*TASK OBJECTIVE*: Pull each line with the string "Sciences" from the entries.

(INFORMATION SUPPLIED)

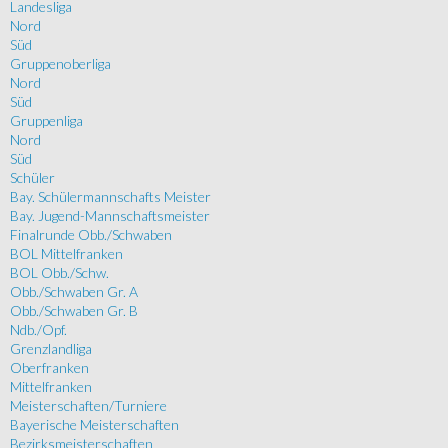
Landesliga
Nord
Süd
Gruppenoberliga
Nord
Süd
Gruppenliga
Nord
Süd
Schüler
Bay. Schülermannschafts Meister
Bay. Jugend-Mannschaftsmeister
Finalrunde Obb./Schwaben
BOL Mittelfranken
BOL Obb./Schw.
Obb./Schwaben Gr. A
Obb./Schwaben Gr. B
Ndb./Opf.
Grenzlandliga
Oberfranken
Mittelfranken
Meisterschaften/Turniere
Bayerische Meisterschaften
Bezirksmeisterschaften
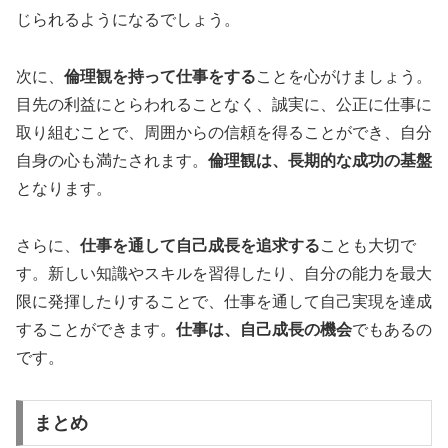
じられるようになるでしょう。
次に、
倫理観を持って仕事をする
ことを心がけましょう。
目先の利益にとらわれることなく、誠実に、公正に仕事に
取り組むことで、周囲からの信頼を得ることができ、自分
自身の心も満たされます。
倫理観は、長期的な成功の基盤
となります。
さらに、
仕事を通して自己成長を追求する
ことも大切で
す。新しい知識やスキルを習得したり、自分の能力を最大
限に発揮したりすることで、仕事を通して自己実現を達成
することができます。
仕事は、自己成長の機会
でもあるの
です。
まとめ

(End INFORMATION SUPPLIED)
(INFORMATION SUPPLIED)

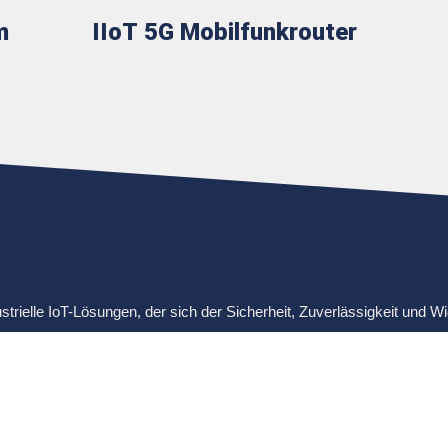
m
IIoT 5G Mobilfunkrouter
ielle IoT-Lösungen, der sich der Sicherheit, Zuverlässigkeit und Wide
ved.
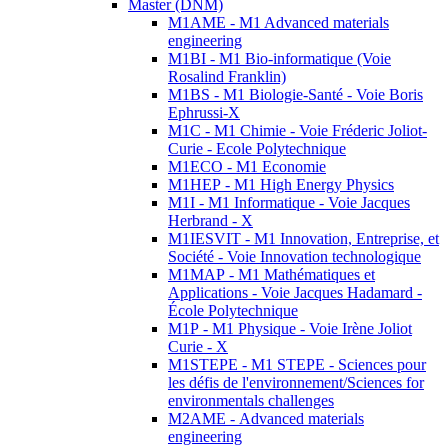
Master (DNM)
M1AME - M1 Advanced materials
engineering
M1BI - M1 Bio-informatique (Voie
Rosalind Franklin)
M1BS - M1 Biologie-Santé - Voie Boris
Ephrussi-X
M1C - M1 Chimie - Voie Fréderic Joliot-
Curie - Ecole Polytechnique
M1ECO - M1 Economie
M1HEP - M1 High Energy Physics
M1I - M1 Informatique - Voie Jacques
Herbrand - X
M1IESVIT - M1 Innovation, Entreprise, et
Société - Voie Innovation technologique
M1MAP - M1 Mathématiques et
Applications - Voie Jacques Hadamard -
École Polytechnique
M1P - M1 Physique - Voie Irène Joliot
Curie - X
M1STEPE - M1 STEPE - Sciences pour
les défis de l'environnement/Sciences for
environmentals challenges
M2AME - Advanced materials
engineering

(End INFORMATION SUPPLIED)
(INFORMATION SUPPLIED)

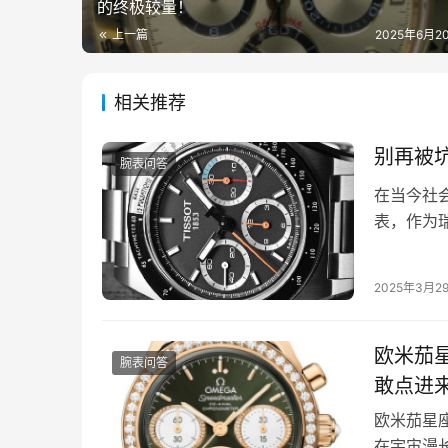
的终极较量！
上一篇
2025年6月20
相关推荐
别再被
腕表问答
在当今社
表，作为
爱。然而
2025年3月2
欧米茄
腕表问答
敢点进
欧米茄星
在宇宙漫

(End INFORMATION SUPPLIED)

*FINAL ANSWER*:
M1STEPE - M1 STEPE - Sciences pour
les défis de l'environnement/Sciences for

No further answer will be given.